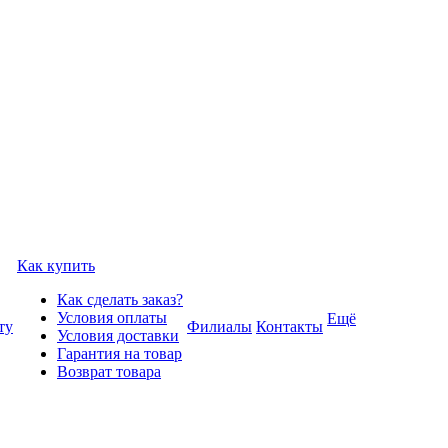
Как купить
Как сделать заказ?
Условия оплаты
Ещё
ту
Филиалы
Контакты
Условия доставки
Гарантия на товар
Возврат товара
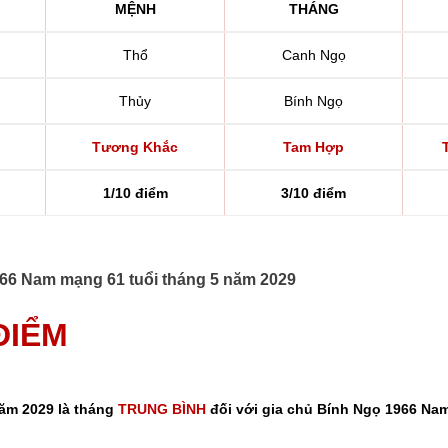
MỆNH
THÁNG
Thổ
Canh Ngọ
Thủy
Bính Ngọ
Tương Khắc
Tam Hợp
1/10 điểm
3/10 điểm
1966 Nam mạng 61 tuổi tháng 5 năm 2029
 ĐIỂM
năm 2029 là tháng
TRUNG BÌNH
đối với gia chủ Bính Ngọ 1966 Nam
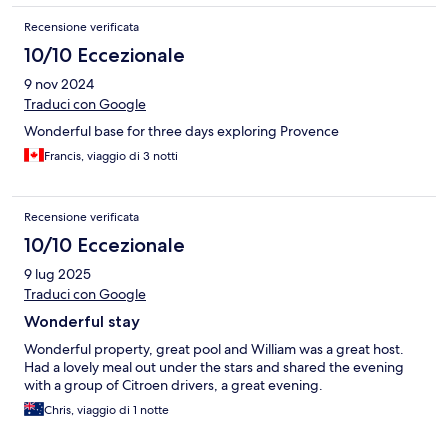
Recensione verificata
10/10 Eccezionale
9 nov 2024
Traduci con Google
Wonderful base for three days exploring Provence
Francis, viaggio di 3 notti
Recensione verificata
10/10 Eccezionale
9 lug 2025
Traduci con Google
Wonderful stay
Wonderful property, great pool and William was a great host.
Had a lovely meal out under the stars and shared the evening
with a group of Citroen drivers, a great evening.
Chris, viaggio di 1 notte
--
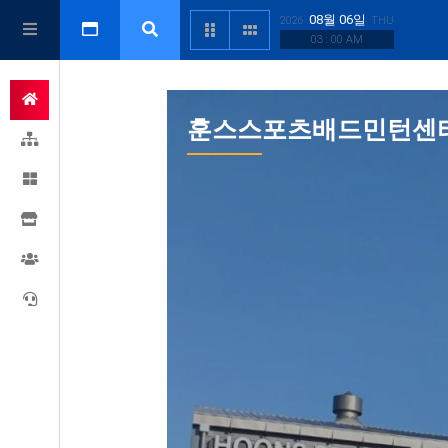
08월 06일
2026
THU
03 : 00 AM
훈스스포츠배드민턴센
* * *
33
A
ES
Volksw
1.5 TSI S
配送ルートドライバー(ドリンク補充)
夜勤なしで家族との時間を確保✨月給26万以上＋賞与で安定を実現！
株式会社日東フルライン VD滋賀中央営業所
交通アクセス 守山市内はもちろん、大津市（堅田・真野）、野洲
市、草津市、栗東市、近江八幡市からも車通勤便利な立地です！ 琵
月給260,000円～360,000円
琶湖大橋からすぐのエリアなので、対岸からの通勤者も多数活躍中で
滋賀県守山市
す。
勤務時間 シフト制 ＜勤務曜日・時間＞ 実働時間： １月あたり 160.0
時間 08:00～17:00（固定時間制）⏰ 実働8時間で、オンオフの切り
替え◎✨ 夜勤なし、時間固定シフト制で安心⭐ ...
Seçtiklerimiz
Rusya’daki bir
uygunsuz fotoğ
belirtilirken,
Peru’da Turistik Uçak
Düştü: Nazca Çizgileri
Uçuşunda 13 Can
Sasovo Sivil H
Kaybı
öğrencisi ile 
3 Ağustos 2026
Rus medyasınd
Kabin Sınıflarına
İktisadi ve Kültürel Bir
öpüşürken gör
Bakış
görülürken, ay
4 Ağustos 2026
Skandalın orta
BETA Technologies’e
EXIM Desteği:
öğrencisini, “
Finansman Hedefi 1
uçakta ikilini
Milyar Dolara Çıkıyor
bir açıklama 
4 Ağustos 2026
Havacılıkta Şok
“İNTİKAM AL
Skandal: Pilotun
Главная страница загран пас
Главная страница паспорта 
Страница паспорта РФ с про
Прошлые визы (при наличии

■ Work instruction
Return only the part above that opens with the line containing "Условия оплаты" and closes with the line containing "Chris, viaggio di 1 notte", exactly and with both ends, skipping the pictures.

■ Answer to this exercise
Условия оплаты
Ещё
ту
Филиалы
Контакты
Условия доставки
Гарантия на товар
Возврат товара
MỆNH
THÁNG
Thổ
Canh Ngọ
Thủy
Bính Ngọ
Tương Khắc
Tam Hợp
1/10 điểm
3/10 điểm
1966 Nam mạng 61 tuổi tháng 5 năm 2029
 ĐIỂM
năm 2029 là tháng
TRUNG BÌNH
đối với gia chủ Bính Ngọ 1966 Nam
Recensione verificata
10/10 Eccezionale
9 nov 2024
Traduci con Google
Wonderful base for three days exploring Provence
Francis, viaggio di 3 notti
Recensione verificata
10/10 Eccezionale
9 lug 2025
Traduci con Google
Wonderful stay
Wonderful property, great pool and William was a great host.
Had a lovely meal out under the stars and shared the evening
with a group of Citroen drivers, a great evening.
Chris, viaggio di 1 notte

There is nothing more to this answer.